Samedi 29 juillet 2017

Bourg-la-Reine. La maison d’O. L’espace. La petite rue calme. La lumière. Ses peintures. Parler encore, du vide peut-être, de l’instant.

 

Vendredi 28 juillet 2017

On s’était promis de travailler encore après le dîner : les journées sont studieuses. Celle-ci s’était cependant terminée en une session de bricolage inattendue ; le portail ne coince plus, la douche ne s’effondre plus. Mais au moment du dessert, malgré un cake décevant, la conversation s’envole et se creuse. Oxymore ?

Jeudi 27 juillet 2017

Sur l’écran, les dates du séminaire du BAL. Elles imposent une présence, la mienne, à un moment donné, les 23 et 24 octobre et en un lieu, à Paris. Le thème : « L’image, sans l’homme. » Je lis le titre, j’y vois le sens qu’ils ne voulaient sûrement pas donner.
Alors, puisque un peu plus tôt j’ai longuement parlé du projet à C lors de notre marche dans les petites rues écrues de Thomery et sous le manteau vert de la forêt de Fontainebleau, puisque ainsi que je me suis convaincu  – ne l’étais-donc je donc pas déjà ? – du besoin d’y aller et qu’elle m’a convaincu encore plus, me voici cherchant quelques dates, celle du départ là-bas et du retour sans destination. Et me voici m’envolant, car le désert me tend les bras, le Pacifique m’appelle, et mon hispanité m’embarque comme l’exil, autrefois, pour d’autres. Tu seras alors aux antipodes, où les regards sont en amande mais tout aussi noirs. Cela ressemble à une coïncidence géographique mais c’est bien plus, c’est au-delà et cela pourrait devenir un autre livre. Antípodas.

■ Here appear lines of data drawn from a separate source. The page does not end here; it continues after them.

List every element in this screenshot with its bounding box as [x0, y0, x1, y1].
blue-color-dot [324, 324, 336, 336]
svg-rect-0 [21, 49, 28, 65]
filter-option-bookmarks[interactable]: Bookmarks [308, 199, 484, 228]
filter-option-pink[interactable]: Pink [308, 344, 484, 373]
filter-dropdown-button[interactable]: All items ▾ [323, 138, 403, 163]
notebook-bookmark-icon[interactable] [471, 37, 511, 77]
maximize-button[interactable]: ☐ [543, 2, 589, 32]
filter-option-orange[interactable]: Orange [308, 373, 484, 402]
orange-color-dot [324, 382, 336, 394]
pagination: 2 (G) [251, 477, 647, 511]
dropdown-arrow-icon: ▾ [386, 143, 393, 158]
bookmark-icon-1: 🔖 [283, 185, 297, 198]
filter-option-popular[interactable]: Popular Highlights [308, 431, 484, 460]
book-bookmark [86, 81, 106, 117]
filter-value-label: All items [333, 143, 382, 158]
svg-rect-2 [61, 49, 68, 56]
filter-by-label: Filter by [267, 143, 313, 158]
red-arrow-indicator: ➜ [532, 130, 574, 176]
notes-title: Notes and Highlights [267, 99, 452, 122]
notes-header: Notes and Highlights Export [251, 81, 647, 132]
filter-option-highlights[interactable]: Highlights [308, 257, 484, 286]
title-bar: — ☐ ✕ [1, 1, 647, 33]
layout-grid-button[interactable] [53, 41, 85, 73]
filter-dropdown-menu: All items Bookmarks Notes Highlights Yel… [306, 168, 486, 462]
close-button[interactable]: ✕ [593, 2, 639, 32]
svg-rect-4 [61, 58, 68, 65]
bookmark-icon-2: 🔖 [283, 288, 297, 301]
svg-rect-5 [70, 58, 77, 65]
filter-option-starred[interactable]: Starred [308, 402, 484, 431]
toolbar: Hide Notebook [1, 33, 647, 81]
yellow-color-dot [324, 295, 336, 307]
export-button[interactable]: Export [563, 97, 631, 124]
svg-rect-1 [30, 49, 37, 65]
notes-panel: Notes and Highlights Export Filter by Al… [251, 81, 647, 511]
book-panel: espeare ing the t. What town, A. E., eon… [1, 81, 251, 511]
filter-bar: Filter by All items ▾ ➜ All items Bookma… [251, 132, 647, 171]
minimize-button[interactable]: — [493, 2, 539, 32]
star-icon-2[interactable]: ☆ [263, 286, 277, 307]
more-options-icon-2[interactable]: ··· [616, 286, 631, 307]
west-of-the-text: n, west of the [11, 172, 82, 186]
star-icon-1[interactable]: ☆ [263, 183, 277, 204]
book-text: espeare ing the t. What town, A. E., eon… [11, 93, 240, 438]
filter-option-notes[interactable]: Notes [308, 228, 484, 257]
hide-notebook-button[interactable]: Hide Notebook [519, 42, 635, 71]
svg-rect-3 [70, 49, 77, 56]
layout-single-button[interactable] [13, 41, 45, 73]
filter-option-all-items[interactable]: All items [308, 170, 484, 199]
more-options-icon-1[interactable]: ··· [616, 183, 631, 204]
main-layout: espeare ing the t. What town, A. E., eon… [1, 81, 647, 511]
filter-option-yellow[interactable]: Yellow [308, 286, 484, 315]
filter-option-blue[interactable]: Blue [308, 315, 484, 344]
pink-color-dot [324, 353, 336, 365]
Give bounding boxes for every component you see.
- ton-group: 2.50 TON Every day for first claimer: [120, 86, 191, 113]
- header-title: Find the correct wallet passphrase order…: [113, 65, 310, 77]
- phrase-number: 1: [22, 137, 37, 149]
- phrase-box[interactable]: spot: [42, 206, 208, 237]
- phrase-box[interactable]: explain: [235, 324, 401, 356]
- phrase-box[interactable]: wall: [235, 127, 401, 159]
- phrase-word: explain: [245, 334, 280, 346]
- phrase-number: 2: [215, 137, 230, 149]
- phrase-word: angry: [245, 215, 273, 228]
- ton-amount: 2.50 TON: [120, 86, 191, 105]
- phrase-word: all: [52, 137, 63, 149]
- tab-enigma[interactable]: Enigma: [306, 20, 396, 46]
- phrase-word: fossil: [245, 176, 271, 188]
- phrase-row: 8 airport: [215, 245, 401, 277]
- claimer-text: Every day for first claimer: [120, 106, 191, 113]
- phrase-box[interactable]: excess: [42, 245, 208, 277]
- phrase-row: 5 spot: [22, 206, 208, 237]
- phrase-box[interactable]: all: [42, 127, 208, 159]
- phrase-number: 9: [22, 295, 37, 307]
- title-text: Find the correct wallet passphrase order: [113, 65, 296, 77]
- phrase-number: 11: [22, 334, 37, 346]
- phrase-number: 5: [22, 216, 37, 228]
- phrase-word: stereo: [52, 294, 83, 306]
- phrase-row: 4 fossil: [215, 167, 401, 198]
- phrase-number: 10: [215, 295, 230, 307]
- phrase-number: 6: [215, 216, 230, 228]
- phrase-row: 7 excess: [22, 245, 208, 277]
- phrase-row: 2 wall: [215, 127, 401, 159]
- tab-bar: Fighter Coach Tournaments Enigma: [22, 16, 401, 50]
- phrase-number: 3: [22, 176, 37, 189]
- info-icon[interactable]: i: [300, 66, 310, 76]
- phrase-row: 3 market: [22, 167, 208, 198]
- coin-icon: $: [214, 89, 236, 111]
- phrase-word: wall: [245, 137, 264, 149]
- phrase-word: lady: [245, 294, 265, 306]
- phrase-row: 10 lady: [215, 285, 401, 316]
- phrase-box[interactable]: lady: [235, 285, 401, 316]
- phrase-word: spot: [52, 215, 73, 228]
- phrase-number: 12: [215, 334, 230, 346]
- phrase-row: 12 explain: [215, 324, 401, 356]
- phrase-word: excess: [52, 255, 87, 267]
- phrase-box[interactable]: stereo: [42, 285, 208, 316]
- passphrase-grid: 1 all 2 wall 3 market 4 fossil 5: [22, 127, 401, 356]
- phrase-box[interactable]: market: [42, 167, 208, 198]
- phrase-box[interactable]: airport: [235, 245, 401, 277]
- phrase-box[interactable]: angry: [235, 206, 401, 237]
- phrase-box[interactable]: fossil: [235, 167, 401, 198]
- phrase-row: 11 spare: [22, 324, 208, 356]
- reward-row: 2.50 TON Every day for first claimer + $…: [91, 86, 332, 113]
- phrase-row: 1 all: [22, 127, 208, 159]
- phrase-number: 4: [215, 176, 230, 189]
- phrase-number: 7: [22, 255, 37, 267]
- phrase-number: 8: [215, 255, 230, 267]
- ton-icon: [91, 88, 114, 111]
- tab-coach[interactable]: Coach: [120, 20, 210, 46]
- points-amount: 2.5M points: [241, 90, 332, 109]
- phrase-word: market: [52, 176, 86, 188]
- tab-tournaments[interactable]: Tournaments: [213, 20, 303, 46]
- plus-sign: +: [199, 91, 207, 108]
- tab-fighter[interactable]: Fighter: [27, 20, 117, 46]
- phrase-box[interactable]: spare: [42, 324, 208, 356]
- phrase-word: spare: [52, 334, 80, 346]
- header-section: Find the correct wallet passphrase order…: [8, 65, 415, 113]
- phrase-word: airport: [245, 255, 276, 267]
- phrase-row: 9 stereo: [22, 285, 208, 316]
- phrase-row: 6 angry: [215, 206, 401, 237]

“Écrire, c’est aussi ne pas parler. C’est se taire. C’est hurler sans bruit.”
Marguerite Duras, Écrire

Mercredi 26 juillet 2017

Métro. Son appel m’étonne. Je décroche. Il me dit “Oui c’est XG”. Il me dit donc son nom. Le vrai. L’autre. Pas celui sur Facebook. Je n’ose alors pas réagir en entendant ce nom de famille, rare et donc retenu depuis les années ; nos derniers échanges à propos de RK datent de 2009. Il souhaite me parler de ces images japonaises regardées hier et que j’ai “aimées” aujourd’hui mais puisque dans le métro, j’écourte la conversation.
Nous la reprenons plus tard dans un moyen de transport pas encore parti en destination de Thomery, étonnés de cette coïncidence. Mais puisque l’on démarre à nouveau, j’écourte la conversation. Qu’il faudra reprendre.

Mardi 25 juillet 2017

Il y a des chansons. Des chansons qu’on écoute un jour plus attentivement. Autrement. Elles disent soudain quelque chose par-dessus les nappes. Je vis avec certaines d’entre elles, elles ont pointé un virage, une perte, ainsi ne puis-je plus les écouter comme avant ce jour de novembre, ce jour de mai.
Nous sommes en juillet et certains vont à la plage regarder l’océan. De quelle couleur est leur horizon ?

Mardi 4 juillet 2017

Y retourner. Regarder la façade, toujours jaune. Se rappeler. Puis voir l’océan. Mais on n’y goûtera pas, pas de cette eau.

Lundi 3 juillet 2017

Que peut on raconter d’intéressant ou d’utile ? Ce qui nous est arrivé ou bien est arrivé à tout le monde, ou bien à nous seuls ; dans le premier cas ce n’est pas neuf et dans le second cela demeure incompréhensible. Si j’écris ce que je ressens, c’est parce qu’ainsi je diminue la fièvre de ressentir. Ce que je confesse n’a pas d’intérêt. Je fais des paysages de ce que j’éprouve.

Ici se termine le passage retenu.